Try it:
All lines from the opening of the entries below through the line containing "specifications and manufactured to tight" must be output exactly as they appear, with no other lines.

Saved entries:
= = = = = = =
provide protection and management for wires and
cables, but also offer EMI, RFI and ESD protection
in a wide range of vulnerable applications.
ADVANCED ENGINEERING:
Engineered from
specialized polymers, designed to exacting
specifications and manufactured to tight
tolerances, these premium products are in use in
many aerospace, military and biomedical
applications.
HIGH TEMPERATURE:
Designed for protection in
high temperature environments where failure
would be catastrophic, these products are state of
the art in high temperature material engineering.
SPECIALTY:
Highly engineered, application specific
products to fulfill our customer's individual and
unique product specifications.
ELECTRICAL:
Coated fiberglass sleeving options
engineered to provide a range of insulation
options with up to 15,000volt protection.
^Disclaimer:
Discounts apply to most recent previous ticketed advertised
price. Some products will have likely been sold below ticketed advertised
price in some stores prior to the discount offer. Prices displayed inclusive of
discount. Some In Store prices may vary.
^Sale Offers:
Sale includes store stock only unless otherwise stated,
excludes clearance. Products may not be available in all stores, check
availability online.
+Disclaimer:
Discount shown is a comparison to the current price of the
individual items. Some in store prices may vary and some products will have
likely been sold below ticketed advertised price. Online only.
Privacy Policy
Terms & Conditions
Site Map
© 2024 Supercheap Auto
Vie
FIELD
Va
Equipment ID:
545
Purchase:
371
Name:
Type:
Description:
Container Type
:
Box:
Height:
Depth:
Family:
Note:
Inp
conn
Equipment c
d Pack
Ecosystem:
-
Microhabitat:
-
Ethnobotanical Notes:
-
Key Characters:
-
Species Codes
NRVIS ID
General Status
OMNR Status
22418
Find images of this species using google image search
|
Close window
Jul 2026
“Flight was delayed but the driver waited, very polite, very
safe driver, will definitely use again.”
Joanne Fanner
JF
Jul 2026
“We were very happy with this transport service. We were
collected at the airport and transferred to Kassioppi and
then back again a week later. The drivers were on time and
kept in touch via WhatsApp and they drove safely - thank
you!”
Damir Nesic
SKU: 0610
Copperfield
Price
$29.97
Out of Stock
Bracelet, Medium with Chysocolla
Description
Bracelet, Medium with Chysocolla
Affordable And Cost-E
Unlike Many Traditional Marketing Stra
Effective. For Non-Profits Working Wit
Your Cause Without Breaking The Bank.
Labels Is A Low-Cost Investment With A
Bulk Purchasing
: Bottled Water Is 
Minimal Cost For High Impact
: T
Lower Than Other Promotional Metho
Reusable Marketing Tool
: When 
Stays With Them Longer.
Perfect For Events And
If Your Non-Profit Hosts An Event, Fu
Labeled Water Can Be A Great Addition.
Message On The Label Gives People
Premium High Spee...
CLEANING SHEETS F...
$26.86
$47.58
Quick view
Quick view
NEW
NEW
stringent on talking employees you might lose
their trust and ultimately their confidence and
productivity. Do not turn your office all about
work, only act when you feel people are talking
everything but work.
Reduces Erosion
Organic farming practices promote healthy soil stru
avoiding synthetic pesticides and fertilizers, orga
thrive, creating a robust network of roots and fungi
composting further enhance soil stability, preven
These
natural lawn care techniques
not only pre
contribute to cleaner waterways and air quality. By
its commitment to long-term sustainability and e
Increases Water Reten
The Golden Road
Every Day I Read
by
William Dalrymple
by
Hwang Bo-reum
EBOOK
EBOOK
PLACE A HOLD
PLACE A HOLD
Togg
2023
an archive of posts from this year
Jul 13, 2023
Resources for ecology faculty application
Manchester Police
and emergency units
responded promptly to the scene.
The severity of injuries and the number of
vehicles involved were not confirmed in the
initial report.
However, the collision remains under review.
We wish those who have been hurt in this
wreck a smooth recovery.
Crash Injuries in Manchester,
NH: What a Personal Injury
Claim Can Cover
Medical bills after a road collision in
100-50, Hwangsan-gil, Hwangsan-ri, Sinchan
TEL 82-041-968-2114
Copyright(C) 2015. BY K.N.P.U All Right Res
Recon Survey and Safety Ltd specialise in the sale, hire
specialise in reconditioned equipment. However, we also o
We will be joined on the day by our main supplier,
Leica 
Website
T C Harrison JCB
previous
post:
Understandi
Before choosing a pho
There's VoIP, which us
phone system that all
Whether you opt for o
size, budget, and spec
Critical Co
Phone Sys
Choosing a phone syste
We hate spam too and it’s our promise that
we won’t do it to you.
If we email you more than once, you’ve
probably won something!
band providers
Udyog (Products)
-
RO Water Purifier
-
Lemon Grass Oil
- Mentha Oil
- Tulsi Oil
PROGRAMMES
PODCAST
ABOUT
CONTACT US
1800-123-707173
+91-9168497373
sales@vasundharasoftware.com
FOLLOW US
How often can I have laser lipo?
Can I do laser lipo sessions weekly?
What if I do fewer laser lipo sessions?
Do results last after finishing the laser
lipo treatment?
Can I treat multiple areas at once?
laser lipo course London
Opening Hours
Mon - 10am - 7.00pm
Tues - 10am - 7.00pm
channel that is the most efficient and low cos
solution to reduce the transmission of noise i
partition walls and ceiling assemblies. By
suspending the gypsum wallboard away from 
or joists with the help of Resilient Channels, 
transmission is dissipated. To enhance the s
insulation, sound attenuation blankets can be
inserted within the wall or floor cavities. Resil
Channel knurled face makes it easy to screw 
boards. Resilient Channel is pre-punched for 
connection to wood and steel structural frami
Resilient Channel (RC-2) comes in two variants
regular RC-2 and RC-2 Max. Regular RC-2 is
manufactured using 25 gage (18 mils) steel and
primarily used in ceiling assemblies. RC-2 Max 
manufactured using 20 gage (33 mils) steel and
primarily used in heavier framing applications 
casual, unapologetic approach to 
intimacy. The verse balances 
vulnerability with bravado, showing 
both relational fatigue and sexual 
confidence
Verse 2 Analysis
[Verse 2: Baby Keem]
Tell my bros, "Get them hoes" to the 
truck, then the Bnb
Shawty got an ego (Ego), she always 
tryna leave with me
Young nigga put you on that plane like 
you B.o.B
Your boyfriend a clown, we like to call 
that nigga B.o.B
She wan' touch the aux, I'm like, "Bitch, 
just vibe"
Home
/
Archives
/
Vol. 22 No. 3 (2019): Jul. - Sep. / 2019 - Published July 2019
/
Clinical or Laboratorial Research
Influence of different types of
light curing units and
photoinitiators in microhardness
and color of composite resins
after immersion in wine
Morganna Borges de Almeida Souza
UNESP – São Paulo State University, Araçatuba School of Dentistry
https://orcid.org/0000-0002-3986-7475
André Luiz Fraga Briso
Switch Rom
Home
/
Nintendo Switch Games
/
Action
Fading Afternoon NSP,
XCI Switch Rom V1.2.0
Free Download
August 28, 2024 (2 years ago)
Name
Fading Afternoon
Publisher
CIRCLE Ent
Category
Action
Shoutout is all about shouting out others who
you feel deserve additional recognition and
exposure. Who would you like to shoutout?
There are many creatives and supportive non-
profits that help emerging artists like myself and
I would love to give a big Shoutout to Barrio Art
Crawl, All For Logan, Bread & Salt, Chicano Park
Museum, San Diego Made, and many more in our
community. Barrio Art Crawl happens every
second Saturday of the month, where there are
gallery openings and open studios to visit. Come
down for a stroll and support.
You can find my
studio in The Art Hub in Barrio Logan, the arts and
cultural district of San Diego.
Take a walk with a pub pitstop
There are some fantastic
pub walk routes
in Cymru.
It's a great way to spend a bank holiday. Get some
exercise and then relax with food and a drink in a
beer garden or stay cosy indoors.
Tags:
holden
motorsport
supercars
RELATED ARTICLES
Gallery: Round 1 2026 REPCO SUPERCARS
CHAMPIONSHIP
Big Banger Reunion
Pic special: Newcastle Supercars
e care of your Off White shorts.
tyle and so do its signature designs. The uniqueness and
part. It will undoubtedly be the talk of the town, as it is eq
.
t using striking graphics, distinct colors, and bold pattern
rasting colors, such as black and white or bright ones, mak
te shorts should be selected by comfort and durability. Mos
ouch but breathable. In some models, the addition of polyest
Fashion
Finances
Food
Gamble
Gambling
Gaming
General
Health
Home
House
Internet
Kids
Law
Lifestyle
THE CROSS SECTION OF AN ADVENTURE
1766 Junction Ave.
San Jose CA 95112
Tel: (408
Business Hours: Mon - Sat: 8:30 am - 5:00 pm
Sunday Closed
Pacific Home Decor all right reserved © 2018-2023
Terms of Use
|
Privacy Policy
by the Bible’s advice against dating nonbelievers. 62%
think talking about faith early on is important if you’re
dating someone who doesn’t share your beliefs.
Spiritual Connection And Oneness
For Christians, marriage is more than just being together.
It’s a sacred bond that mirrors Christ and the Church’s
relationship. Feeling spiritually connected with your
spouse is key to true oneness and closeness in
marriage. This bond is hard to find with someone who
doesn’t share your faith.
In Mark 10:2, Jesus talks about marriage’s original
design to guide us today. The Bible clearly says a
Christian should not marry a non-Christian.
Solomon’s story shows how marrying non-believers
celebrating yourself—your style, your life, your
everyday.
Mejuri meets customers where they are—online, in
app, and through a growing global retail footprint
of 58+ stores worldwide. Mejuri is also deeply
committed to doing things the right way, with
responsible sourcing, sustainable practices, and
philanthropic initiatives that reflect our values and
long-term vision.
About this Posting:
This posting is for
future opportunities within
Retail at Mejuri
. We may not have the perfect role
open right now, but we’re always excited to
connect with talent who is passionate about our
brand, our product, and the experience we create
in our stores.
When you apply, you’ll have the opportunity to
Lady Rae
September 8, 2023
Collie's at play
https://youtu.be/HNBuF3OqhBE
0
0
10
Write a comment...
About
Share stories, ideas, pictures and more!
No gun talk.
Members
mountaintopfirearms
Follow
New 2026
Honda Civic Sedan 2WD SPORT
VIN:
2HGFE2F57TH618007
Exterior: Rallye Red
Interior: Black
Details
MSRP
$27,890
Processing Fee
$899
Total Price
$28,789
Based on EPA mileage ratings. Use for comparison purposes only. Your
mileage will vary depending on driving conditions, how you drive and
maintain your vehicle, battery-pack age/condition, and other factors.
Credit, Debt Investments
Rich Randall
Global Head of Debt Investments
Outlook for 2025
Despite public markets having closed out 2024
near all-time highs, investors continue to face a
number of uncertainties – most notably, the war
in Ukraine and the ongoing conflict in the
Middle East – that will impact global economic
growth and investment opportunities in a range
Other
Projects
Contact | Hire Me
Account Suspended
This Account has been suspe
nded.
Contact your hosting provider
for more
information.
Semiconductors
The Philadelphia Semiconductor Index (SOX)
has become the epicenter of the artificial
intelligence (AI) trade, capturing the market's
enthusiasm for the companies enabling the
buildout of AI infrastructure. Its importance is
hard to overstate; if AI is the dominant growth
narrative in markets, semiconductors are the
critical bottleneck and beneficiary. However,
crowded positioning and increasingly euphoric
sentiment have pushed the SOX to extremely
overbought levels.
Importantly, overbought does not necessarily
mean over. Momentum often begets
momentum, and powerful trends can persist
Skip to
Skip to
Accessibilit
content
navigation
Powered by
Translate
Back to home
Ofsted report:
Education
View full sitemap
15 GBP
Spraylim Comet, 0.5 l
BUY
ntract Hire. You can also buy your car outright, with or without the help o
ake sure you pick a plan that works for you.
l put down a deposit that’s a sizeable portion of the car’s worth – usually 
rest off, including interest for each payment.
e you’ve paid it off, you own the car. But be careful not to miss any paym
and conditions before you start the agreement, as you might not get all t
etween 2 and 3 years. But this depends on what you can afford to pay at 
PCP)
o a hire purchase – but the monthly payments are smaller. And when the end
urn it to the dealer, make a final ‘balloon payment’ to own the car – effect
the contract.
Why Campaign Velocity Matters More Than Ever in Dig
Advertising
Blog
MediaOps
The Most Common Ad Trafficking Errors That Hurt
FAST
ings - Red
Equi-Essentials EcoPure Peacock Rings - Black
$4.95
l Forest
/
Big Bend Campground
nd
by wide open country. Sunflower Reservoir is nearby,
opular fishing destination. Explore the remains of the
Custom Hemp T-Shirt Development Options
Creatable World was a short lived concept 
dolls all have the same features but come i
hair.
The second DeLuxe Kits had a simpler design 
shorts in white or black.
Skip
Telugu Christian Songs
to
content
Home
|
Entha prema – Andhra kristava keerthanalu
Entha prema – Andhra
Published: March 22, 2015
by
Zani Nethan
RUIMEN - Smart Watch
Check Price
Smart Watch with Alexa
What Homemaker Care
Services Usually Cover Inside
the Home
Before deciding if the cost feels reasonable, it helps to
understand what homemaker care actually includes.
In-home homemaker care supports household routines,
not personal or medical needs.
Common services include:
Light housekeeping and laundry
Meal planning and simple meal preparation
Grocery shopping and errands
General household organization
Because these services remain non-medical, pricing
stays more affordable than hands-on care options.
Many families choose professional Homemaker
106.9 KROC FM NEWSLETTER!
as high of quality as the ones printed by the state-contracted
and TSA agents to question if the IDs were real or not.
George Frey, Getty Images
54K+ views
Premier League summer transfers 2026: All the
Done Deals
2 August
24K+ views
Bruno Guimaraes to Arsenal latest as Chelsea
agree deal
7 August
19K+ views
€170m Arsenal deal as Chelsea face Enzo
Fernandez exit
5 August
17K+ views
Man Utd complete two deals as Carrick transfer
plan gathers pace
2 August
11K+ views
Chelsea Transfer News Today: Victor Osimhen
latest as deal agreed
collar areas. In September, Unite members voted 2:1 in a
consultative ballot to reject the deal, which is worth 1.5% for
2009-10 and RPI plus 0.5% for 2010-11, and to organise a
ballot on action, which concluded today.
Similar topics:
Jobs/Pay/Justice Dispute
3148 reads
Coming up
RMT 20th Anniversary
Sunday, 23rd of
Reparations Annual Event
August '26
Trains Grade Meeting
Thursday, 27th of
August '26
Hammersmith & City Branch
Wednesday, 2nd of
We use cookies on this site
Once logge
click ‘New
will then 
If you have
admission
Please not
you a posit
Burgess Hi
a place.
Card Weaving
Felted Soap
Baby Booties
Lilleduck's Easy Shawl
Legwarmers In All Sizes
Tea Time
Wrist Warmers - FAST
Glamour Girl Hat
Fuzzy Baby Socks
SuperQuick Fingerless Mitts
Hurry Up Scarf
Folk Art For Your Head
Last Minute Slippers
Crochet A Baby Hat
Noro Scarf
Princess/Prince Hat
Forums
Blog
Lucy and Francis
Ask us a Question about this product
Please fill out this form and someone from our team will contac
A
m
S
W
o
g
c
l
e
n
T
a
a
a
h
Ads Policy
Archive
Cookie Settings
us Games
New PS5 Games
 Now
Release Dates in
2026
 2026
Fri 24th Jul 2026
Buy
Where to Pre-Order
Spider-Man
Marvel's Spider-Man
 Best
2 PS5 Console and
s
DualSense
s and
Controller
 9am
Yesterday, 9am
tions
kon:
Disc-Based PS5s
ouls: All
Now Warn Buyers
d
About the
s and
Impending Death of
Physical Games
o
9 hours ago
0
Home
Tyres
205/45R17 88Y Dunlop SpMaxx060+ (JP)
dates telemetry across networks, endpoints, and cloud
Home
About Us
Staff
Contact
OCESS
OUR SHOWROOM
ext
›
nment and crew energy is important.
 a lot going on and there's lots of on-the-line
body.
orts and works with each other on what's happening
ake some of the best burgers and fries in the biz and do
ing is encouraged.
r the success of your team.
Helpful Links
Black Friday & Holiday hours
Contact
= = = = = = =
Answer to the exercise:
provide protection and management for wires and
cables, but also offer EMI, RFI and ESD protection
in a wide range of vulnerable applications.
ADVANCED ENGINEERING:
Engineered from
specialized polymers, designed to exacting
specifications and manufactured to tight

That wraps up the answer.